Into the River is a novel by Ted Dawe, featuring a coming-of-age story set in New Zealand, and intended for a young adult audience. It was awarded the Margaret Mahy Book of the Year prize and also won the top prize in the Young Adult Fiction category at the 2013 New Zealand Post Children's Book Awards. It was briefly banned from sale and supply in New Zealand.

Plot summary

Set in New Zealand, the book tells the story of Māori youth Te Arepa Santos as he moves from the East Coast to Auckland to boarding school, where he has encounters with intimacy, sex, drugs, racism and death.

Restrictions and banning

In 2013 New Zealand's Film and Literature Board of Review, or appeal from New Zealand's classification office restricted Into the River to readers aged 14 years and over. This was the first time in New Zealand's history this classification was used. Auckland Libraries applied to have this decision reconsidered in 2015. One of the reasons given for the appeal was "the impact that the restriction has had on the value of the book as a teaching resource, and the significance of the book as an aid to countering issues in New Zealand about bullying". The conservative Christian lobby group Family First appealed this decision, and applied for an interim restriction order, which was granted by the President of the Board of Review. The interim restriction order under New Zealand's Films, Videos and Publications Classification Act 1993, bans it completely from being sold or supplied in New Zealand.
This was the first time a book had been subject to an interim restriction order in New Zealand in 22 years and was reported by several foreign news media. The banning of the book has led to an increase of interest in it, something that has been cited as an example of the Streisand effect, in which an attempt to oppose something leads to its wider dissemination as an unintended side-effect. On 14 October 2015, the Film and Literature Board lifted the interim ban on Into the River; ruling by a majority that while aspects of the book were offensive it did not merit an age restriction. The ruling was welcomed by libraries and bookstores.

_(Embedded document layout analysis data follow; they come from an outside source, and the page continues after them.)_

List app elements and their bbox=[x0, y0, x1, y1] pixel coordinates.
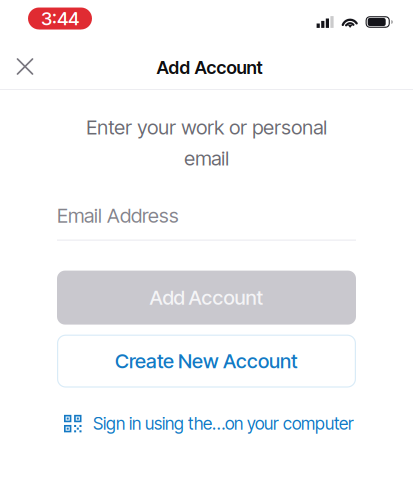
staticText: Enter your work or personal email bbox=[86, 115, 327, 170]
staticText: Add Account bbox=[150, 286, 264, 310]
staticText: Sign in using the…on your computer bbox=[93, 413, 354, 434]
staticText: Add Account bbox=[156, 57, 262, 78]
button[interactable]: Create New Account bbox=[57, 335, 356, 388]
button[interactable]: Add Account bbox=[57, 271, 356, 325]
staticText: Create New Account bbox=[115, 349, 298, 373]
staticText: Email Address bbox=[57, 203, 179, 228]
button[interactable]: Close bbox=[0, 42, 50, 86]
button[interactable]: Sign in using the…on your computer bbox=[57, 406, 356, 442]
staticText: 3:44 bbox=[41, 7, 79, 30]
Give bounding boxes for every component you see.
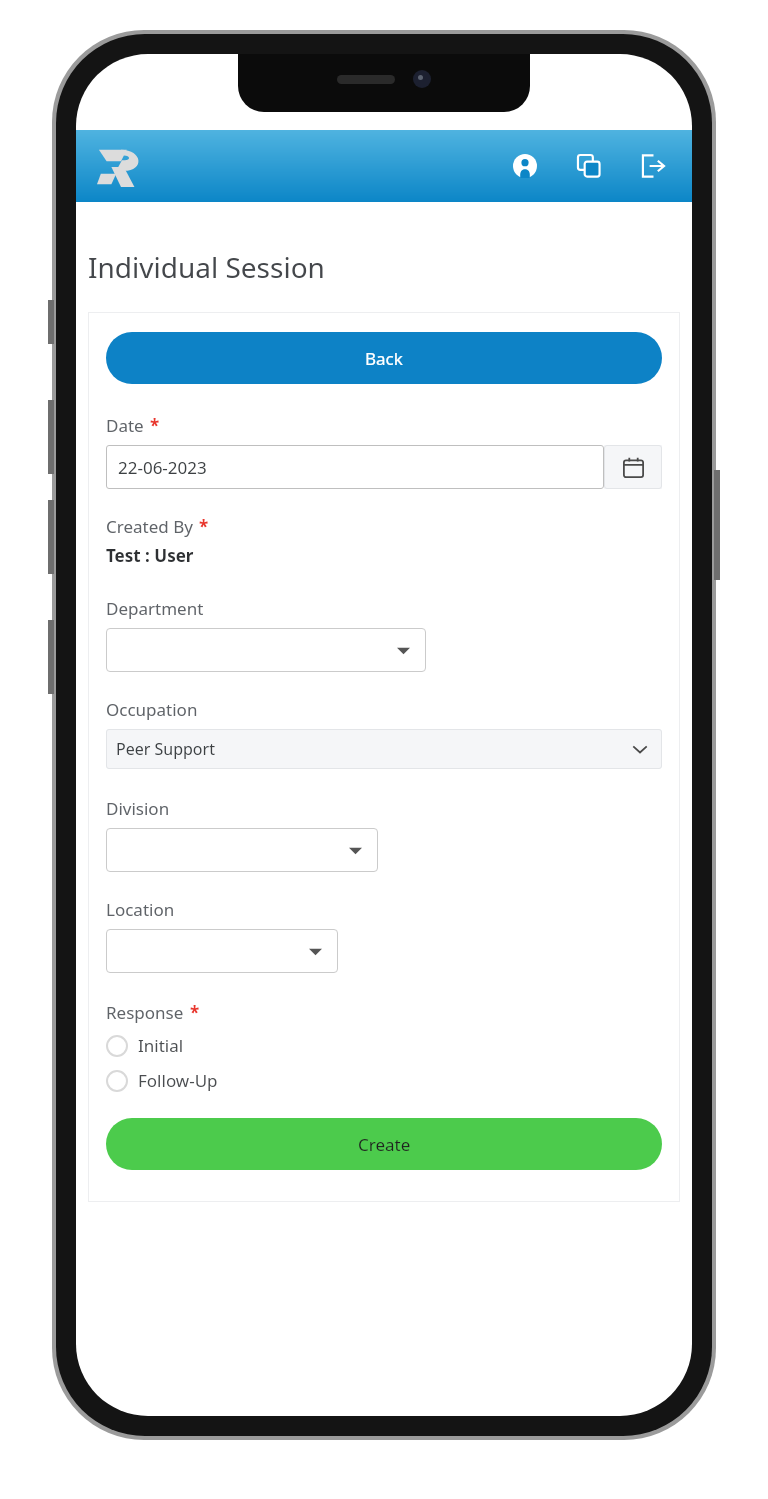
staticText: Test : User bbox=[106, 544, 194, 567]
button[interactable]: Select bbox=[106, 929, 338, 973]
button[interactable]: Account bbox=[502, 143, 548, 189]
button[interactable]: Create bbox=[106, 1118, 662, 1170]
button[interactable]: Log out bbox=[630, 143, 676, 189]
staticText: Department bbox=[106, 597, 204, 620]
staticText: Occupation bbox=[106, 698, 198, 721]
staticText: Individual Session bbox=[88, 248, 325, 286]
button[interactable]: Select bbox=[106, 628, 426, 672]
staticText: 22-06-2023 bbox=[118, 456, 207, 479]
staticText: * bbox=[150, 414, 160, 437]
staticText: Division bbox=[106, 797, 170, 820]
button[interactable]: Initial bbox=[106, 1030, 184, 1061]
staticText: Back bbox=[365, 347, 403, 370]
button[interactable]: Back bbox=[106, 332, 662, 384]
staticText: Initial bbox=[138, 1034, 184, 1057]
button[interactable]: Select bbox=[106, 828, 378, 872]
button[interactable]: Pick date bbox=[604, 445, 662, 489]
button[interactable]: Peer Support bbox=[106, 729, 662, 769]
staticText: Peer Support bbox=[116, 738, 215, 760]
button[interactable]: Home bbox=[92, 137, 150, 195]
staticText: Created By bbox=[106, 515, 193, 538]
staticText: Date bbox=[106, 414, 144, 437]
staticText: Follow-Up bbox=[138, 1069, 218, 1092]
button[interactable]: 22-06-2023 bbox=[106, 445, 604, 489]
button[interactable]: Follow-Up bbox=[106, 1065, 218, 1096]
staticText: * bbox=[190, 1001, 200, 1024]
staticText: Location bbox=[106, 898, 175, 921]
staticText: Response bbox=[106, 1001, 184, 1024]
button[interactable]: Copy bbox=[566, 143, 612, 189]
staticText: Create bbox=[358, 1133, 411, 1156]
staticText: * bbox=[199, 515, 209, 538]
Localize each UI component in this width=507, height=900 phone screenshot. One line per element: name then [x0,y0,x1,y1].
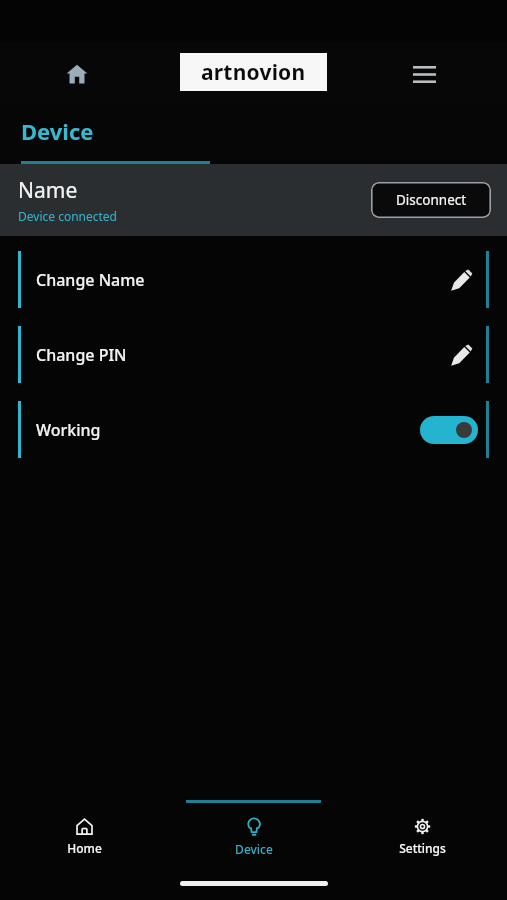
staticText: Working [36,419,101,441]
button[interactable]: Menu [402,52,446,96]
staticText: Device [21,116,94,146]
button[interactable]: Home [0,796,169,874]
staticText: Device [235,841,273,857]
button[interactable]: Device [169,796,338,874]
button[interactable]: Working toggle [420,416,478,444]
staticText: artnovion [201,58,306,87]
button[interactable]: Edit [444,263,478,297]
staticText: Settings [399,840,446,856]
staticText: Disconnect [396,191,467,209]
staticText: Change Name [36,269,145,291]
button[interactable]: artnovion [180,53,327,91]
staticText: Device connected [18,208,117,224]
button[interactable]: Settings [338,796,507,874]
button[interactable]: Change Name [0,251,507,308]
button[interactable]: Change PIN [0,326,507,383]
button[interactable]: Home [55,52,99,96]
button[interactable]: Working [0,401,507,458]
staticText: Home [67,840,102,856]
button[interactable]: Edit [444,338,478,372]
button[interactable]: Disconnect [371,182,491,218]
staticText: Change PIN [36,344,127,366]
staticText: Name [18,176,78,205]
button[interactable]: Device [0,106,210,164]
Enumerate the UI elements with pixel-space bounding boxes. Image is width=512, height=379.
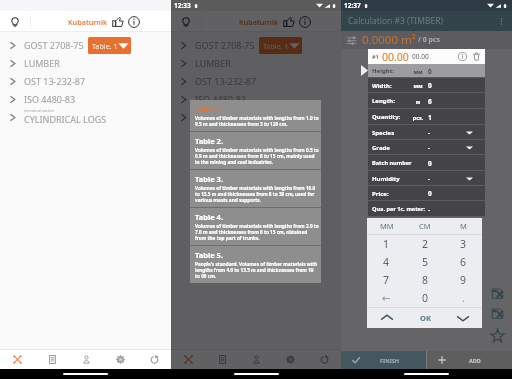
button[interactable]: MM [367, 218, 406, 234]
button[interactable]: international standard [0, 108, 171, 126]
staticText: 3 [460, 237, 467, 251]
button[interactable]: Rate [110, 14, 125, 29]
staticText: мм [408, 68, 428, 75]
button[interactable]: GOST 2708-75 [0, 36, 171, 54]
button[interactable]: LUMBER [171, 54, 341, 72]
button[interactable]: ISO 4480-83 [0, 90, 171, 108]
staticText: 0 [428, 81, 432, 90]
staticText: CM [419, 221, 431, 231]
button[interactable]: M [444, 218, 482, 234]
button[interactable]: Tips [171, 11, 201, 32]
button[interactable]: Calculate [171, 349, 205, 369]
button[interactable]: Next field [444, 308, 482, 328]
button[interactable]: History [137, 349, 171, 369]
button[interactable]: Table 5. [190, 246, 321, 283]
button[interactable]: Quantity: [368, 109, 485, 125]
button[interactable]: 4 [367, 253, 406, 271]
staticText: CYLINDRICAL LOGS [24, 113, 107, 125]
button[interactable]: Profile [239, 349, 273, 369]
button[interactable]: 2 [406, 235, 444, 253]
button[interactable]: History [307, 349, 341, 369]
staticText: Price: [372, 190, 408, 198]
button[interactable]: 0 [406, 289, 444, 307]
staticText: ISO 4480-83 [195, 93, 247, 105]
button[interactable]: Rate [281, 14, 296, 29]
button[interactable]: Saved [35, 349, 69, 369]
staticText: Humidity [372, 175, 408, 183]
button[interactable]: 3 [444, 235, 482, 253]
button[interactable]: Table 3. [190, 170, 321, 207]
button[interactable]: Species [368, 125, 485, 140]
staticText: MM [380, 221, 394, 231]
button[interactable]: Delete [471, 51, 482, 62]
button[interactable]: GOST 2708-75 [171, 36, 341, 54]
button[interactable]: Batch number [368, 155, 485, 171]
button[interactable]: 1 [367, 235, 406, 253]
button[interactable]: 7 [367, 271, 406, 289]
button[interactable]: Table 4. [190, 208, 321, 245]
staticText: OK [420, 313, 431, 323]
button[interactable]: Settings [273, 349, 307, 369]
button[interactable]: 5 [406, 253, 444, 271]
staticText: #1 [372, 53, 379, 60]
button[interactable]: Previous field [367, 308, 406, 328]
staticText: 5 [422, 255, 429, 269]
staticText: 12:37 [344, 1, 361, 10]
button[interactable]: ← [367, 289, 406, 307]
button[interactable]: 6 [444, 253, 482, 271]
staticText: People's standard. Volumes of timber mat… [195, 261, 319, 279]
button[interactable]: Add to favorites [489, 327, 505, 343]
button[interactable]: Settings [103, 349, 137, 369]
button[interactable]: OST 13-232-87 [171, 72, 341, 90]
button[interactable]: Grade [368, 140, 485, 155]
button[interactable]: 9 [444, 271, 482, 289]
staticText: Calculation #3 (TIMBER) [348, 15, 444, 27]
staticText: Species [372, 129, 408, 137]
button[interactable]: Table. 1 [88, 37, 131, 54]
button[interactable]: Length: [368, 93, 485, 109]
button[interactable]: FINISH [341, 351, 426, 369]
button[interactable]: 8 [406, 271, 444, 289]
button[interactable]: More options [493, 13, 509, 29]
button[interactable]: Saved [205, 349, 239, 369]
staticText: м [408, 98, 428, 105]
button[interactable]: Table. 1 [259, 37, 302, 54]
button[interactable]: Height: [368, 64, 485, 78]
staticText: Width: [372, 82, 408, 90]
staticText: Quantity: [372, 113, 408, 121]
staticText: Kubaturnik [239, 17, 278, 27]
button[interactable]: international standard [171, 108, 341, 126]
staticText: 6 [460, 255, 467, 269]
staticText: / 0 pcs [418, 35, 441, 45]
button[interactable]: . [444, 289, 482, 307]
button[interactable]: Info [457, 51, 468, 62]
button[interactable]: Width: [368, 78, 485, 93]
staticText: OST 13-232-87 [195, 75, 257, 87]
button[interactable]: LUMBER [0, 54, 171, 72]
button[interactable]: Table 2. [190, 132, 321, 169]
staticText: Volumes of timber materials with lengths… [195, 223, 319, 241]
button[interactable]: Info [297, 14, 312, 29]
button[interactable]: Qua. per 1c. meter: [368, 201, 485, 217]
button[interactable]: OST 13-232-87 [0, 72, 171, 90]
button[interactable]: OK [406, 308, 444, 328]
staticText: ← [382, 292, 391, 304]
button[interactable]: Export to XML [489, 305, 505, 321]
button[interactable]: CM [406, 218, 444, 234]
button[interactable]: Table 1. [190, 100, 321, 131]
button[interactable]: Humidity [368, 171, 485, 186]
button[interactable]: Profile [69, 349, 103, 369]
button[interactable]: Info [126, 14, 141, 29]
button[interactable]: Price: [368, 186, 485, 201]
button[interactable]: Export to Excel [489, 285, 505, 301]
button[interactable]: ADD [427, 351, 512, 369]
staticText: 00.00 [382, 50, 409, 64]
staticText: 12:33 [174, 1, 191, 10]
staticText: Table 4. [195, 212, 224, 222]
button[interactable]: Tips [0, 11, 30, 32]
button[interactable]: #1 [368, 49, 485, 64]
button[interactable]: Calculate [0, 349, 35, 369]
button[interactable]: ISO 4480-83 [171, 90, 341, 108]
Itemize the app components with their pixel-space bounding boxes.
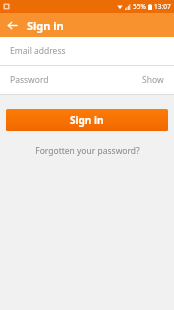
staticText: Sign in bbox=[70, 113, 104, 127]
staticText: Password bbox=[10, 74, 49, 86]
staticText: Email address bbox=[10, 45, 66, 57]
staticText: 55% bbox=[133, 2, 146, 11]
staticText: Show bbox=[142, 74, 164, 86]
staticText: Forgotten your password? bbox=[35, 145, 140, 157]
button[interactable]: Email address bbox=[0, 37, 174, 65]
button[interactable]: Password bbox=[0, 66, 174, 94]
button[interactable]: Sign in bbox=[6, 109, 168, 131]
staticText: Sign in bbox=[27, 18, 64, 33]
button[interactable]: Back bbox=[0, 13, 24, 37]
button[interactable]: Forgotten your password? bbox=[0, 142, 174, 160]
staticText: 13:07 bbox=[154, 2, 171, 11]
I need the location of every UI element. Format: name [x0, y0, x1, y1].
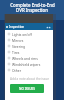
button[interactable]: Windshield wipers: [5, 61, 53, 67]
button[interactable]: NO ISSUES: [10, 84, 44, 93]
staticText: Wheels and rims: [12, 56, 38, 60]
staticText: DVR Inspection: [16, 7, 48, 13]
button[interactable]: Wheels and rims: [5, 55, 53, 61]
button[interactable]: Tires: [5, 49, 53, 55]
staticText: Steering: [12, 44, 25, 48]
staticText: Complete End-to-End: [10, 2, 55, 8]
button[interactable]: Lights on/off: [5, 31, 53, 37]
button[interactable]: Other: [5, 67, 53, 73]
button[interactable]: Steering: [5, 43, 53, 49]
button[interactable]: More options: [45, 24, 51, 30]
staticText: Lights on/off: [12, 32, 32, 36]
staticText: Inspection: [9, 25, 25, 29]
staticText: Tires: [12, 50, 20, 54]
staticText: Mirrors: [12, 38, 24, 42]
button[interactable]: Mirrors: [5, 37, 53, 43]
staticText: Other: [12, 68, 22, 72]
staticText: Add a note about the issue: [10, 77, 49, 81]
staticText: NO ISSUES: [19, 87, 35, 91]
staticText: Windshield wipers: [12, 62, 41, 66]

In response, Family First director Bob McCoskrie accused the board of succumbing to book industry pressure despite what he alleged was the book's "highly offensive and gratuitous language, adult themes and graphic sexual content."
In response to the interim restriction order, MP Chris Bishop proposed a member's bill which would allow partial interim restriction orders, for example, applying the restriction order only to person of a certain age. The Films, Videos, and Publications Classification Amendment Bill was drawn from the ballot on 10 November 2016, and passed its third reading unanimously on 29 November 2017.

Editions

Dawe initially self-published the book in 2012, before it was picked up by a local imprint of Penguin Random House.
In 2013 it won both Best Young Adult Fiction and Margaret Mahy Book of the Year at the New Zealand Post Children's Book Awards.